Hi, here you have, jejejeje


----------



## steveno (18 Nov 2013)

BOOM!!! Feeding frenzy!

Wow, is that the same tank!


----------



## Oskar (18 Nov 2013)

yes jeje, photo on the shrimp leaving a little at first, before they started to grow plants, but now


----------



## kirk (18 Nov 2013)

Like it?........,,,,I love it planting is well done. you certainly put some work / thought into it.


----------



## Oskar (18 Nov 2013)

thank you very much, you make me blush, jajaja


----------



## Michael W (18 Nov 2013)

ldcgroomer said:


> That is beautiful Especially love the lotus.

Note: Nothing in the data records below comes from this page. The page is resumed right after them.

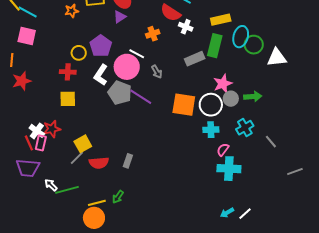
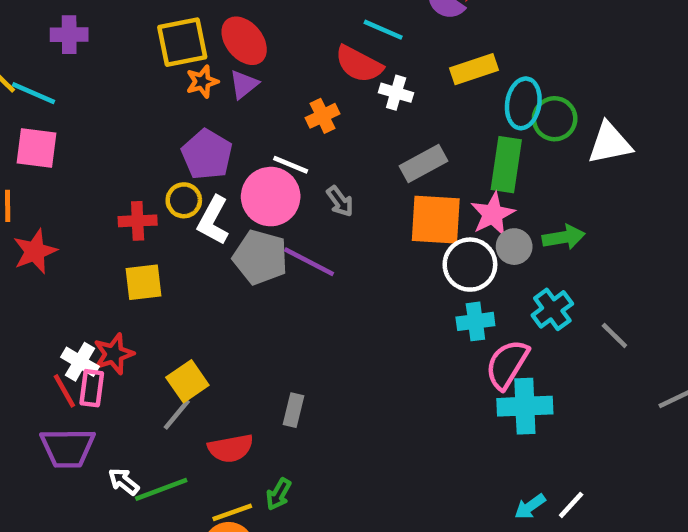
orange star: (72, 11) -> (202, 82), moved
green rectangle: (215, 46) -> (506, 165), moved
yellow circle: (79, 53) -> (184, 200), moved
orange square: (184, 105) -> (436, 220), moved
pink semicircle: (223, 150) -> (507, 364), size x1.6
red semicircle: (99, 163) -> (231, 448), moved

Thought that would be too big, do you just keep trimming it?


 
Hi Lindy I'm sure Oskar won't mind me answering this. If you keep pruning it it will eventually stay pretty compact to my knowledge, of course if you don't then it will eventually reach the surface.


----------



## Oskar (18 Nov 2013)

Thank you Micheal, and sorry ldcgroomer I had not seen your post


----------